Tablestore combined with Spark's streaming batch integration SQL practice

background introduction

The e-commerce model refers to the business operation mode and profit model based on a certain technical basis in the network environment and big data environment. The analysis and visualization of data is one of the most important parts of e-commerce operations, and the e-commerce large screen provides The perfect combination of data analysis and visualization. The e-commerce large screen includes the aggregation of full orders and real-time orders. The aggregation of full orders provides a panoramic comprehensive data view, while the aggregation of real-time orders displays real-time operational indicator data. In this paper, by combining Tablestore and Spark's stream-batch integrated storage and calculation, the e-commerce large screen will be built to complete the analysis and visualization of e-commerce data.

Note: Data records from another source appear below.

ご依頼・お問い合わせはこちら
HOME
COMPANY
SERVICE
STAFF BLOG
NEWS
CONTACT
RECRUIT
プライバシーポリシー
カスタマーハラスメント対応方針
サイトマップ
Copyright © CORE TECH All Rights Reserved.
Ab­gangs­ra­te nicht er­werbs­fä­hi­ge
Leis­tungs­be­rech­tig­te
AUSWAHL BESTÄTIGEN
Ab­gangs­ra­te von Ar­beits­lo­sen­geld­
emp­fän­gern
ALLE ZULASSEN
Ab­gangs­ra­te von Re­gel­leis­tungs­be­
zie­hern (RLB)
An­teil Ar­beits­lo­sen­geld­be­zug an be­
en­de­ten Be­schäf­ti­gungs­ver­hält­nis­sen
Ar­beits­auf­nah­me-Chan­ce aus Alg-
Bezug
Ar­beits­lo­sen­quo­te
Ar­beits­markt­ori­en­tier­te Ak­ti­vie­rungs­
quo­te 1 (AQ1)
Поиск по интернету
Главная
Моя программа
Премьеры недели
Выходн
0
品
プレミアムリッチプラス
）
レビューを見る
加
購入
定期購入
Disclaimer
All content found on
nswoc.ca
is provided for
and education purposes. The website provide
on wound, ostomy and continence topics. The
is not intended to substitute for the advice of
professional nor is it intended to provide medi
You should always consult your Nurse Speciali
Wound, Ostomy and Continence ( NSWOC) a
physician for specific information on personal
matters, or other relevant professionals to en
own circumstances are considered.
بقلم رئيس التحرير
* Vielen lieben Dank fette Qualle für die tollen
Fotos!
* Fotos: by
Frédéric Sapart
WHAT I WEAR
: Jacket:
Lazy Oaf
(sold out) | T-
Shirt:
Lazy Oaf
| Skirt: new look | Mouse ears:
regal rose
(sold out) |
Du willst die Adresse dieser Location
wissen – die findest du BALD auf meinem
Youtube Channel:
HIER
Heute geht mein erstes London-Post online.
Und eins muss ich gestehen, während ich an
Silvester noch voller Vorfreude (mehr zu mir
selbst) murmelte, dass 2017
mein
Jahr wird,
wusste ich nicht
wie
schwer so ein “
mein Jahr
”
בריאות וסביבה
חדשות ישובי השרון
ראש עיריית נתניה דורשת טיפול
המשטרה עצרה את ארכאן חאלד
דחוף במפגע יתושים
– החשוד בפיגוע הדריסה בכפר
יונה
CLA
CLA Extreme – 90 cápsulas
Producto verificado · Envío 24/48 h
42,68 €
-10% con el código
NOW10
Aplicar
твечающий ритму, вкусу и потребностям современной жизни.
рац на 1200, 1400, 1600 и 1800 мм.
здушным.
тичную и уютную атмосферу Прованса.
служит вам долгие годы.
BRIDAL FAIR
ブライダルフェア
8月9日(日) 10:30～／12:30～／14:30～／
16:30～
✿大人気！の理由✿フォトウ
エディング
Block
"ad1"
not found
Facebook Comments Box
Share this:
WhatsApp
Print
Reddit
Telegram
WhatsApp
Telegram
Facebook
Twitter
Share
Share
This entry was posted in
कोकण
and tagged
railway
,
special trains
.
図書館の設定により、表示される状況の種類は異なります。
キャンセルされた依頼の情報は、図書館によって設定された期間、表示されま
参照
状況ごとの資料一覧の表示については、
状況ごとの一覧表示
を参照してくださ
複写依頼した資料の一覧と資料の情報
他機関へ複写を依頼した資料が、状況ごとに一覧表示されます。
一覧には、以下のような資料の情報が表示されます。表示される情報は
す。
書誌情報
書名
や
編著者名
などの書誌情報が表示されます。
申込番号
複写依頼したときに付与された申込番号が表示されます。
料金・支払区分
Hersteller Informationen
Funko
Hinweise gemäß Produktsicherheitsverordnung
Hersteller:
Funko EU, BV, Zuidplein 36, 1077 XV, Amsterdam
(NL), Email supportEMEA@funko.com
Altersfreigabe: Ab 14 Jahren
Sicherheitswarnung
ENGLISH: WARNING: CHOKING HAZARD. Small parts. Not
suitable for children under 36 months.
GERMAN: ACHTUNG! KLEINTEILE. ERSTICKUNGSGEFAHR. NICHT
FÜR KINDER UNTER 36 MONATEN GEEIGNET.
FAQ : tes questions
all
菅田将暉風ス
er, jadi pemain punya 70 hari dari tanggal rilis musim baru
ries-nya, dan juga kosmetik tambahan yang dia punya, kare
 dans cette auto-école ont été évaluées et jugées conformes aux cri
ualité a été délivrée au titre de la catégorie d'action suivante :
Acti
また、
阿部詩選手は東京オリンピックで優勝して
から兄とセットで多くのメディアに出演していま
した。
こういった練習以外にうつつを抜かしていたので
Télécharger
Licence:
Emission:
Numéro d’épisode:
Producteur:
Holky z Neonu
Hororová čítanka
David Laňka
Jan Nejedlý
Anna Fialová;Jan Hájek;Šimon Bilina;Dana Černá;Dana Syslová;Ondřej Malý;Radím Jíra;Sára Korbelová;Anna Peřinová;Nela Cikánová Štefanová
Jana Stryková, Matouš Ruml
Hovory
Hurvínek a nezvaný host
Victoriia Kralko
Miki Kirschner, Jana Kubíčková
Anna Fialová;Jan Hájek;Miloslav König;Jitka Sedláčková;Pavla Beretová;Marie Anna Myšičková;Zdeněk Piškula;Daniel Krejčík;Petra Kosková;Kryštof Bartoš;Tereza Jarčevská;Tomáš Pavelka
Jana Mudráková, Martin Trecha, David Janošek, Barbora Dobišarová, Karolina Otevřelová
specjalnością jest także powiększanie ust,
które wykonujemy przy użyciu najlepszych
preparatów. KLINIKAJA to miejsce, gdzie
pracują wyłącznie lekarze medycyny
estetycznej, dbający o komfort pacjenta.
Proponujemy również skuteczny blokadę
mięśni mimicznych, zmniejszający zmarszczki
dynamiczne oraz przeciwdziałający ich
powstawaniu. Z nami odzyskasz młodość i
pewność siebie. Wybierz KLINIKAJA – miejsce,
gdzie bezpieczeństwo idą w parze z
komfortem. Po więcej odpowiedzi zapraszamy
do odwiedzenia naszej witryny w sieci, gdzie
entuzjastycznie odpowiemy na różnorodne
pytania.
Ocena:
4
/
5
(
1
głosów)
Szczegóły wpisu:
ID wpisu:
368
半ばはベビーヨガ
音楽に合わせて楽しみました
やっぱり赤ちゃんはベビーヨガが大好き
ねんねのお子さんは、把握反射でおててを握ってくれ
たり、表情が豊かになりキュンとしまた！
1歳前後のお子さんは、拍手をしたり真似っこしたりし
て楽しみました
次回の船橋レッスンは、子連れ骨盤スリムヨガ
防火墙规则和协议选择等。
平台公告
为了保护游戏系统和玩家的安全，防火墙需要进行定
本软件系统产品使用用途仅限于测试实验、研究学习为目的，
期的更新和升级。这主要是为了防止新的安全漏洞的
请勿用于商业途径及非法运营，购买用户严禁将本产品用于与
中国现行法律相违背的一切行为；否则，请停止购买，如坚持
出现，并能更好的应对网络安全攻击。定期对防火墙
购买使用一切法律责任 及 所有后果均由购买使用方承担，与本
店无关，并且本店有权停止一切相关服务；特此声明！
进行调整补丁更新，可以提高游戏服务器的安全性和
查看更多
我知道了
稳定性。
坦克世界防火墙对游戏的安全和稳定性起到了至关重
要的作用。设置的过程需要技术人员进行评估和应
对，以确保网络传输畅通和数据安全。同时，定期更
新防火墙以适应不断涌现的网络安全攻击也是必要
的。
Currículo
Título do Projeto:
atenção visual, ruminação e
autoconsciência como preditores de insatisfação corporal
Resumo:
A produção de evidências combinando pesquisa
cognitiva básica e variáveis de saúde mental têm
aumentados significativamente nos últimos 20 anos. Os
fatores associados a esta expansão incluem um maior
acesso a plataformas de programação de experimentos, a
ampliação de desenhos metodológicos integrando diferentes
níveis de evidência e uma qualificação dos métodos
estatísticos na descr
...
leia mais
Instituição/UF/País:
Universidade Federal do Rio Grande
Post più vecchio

The effect diagram is as follows.

architecture design

In this e-commerce large-screen actual combat, the client will insert the original order data into the Tablestore in real time, and the real-time stream computing will use Spark Structured Streaming to count the number of orders and the order amount within a window period in real time, and write the aggregated results to Back to Tablestore, and finally displayed on the large screen of DataV, and offline batch calculation uses Spark SQL to perform offline aggregation of the total amount of the original order data and the total amount of the user dimension, and the aggregation result will also be written back to Tablestore, and finally displayed on the large screen of DataV For display, the architecture diagram of the entire scene is shown in the figure below.

Preparation

1. Create a Hadoop cluster of Alibaba Cloud E-MapReduce. For the documentation, see Creating a Cluster.
2. Download the latest SDK package of E-MapReduce, the format of the package name is `js
emr-datasources_shaded_*.jar
, ` will contain the Spark batch stream Source and Sink related to Tablestore.

Data source description

The data source is a simple original order table OrderSource. The table has two primary keys UserId (user ID) and OrderId (order ID) and two attribute columns price (price) and timestamp (order time). The data example is shown in the figure below .

Detailed explanation of batch SQL process

Create data source table

1. Log in to the EMR Header machine and execute the following command to start the sql client, which is used for batch SQL calculation, where emr-datasources_shaded_*.jar is the latest version of the EMR SDK package downloaded in the preparation work.

2. Create the outer order_source of the original order data table (Source table), which will be used for subsequent stream batch SQL execution.

real-time stream computing

Real-time stream computing will count the number of orders and order amount within a window period in real time, and write the aggregated results back to Tablestore. First create the Sink external order_stream_sink of Stream Computing (corresponding to Tablestore table OrderStreamSink), then run Stream Computing SQL for real-time aggregation, and finally write the aggregation result back to the Tablestore destination table in real time.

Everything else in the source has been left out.